[Saved entries]
+ + + + +

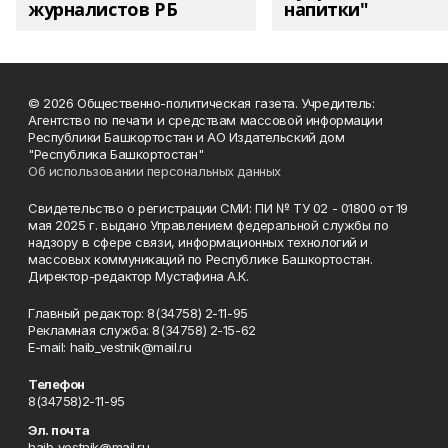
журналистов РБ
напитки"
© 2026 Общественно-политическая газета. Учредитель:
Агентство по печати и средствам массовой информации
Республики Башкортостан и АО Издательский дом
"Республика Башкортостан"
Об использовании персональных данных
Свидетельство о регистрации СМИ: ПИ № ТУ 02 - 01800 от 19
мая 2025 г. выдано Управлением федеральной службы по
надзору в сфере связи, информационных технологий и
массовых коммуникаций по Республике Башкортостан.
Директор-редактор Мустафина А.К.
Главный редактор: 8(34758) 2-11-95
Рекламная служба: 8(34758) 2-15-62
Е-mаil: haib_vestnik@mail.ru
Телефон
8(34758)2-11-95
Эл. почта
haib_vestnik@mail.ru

+ + + + +

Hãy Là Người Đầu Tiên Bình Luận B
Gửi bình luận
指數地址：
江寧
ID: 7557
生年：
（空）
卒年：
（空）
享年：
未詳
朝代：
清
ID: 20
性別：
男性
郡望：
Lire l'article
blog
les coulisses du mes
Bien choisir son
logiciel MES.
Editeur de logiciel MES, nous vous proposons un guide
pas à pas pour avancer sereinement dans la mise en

+ + + + +

- [YOUR OBJECTIVE]
Which lines above contain the word "Башкортостан"? Copy each of them.

- [YOUR SOLUTION]
Республики Башкортостан и АО Издательский дом
"Республика Башкортостан"
массовых коммуникаций по Республике Башкортостан.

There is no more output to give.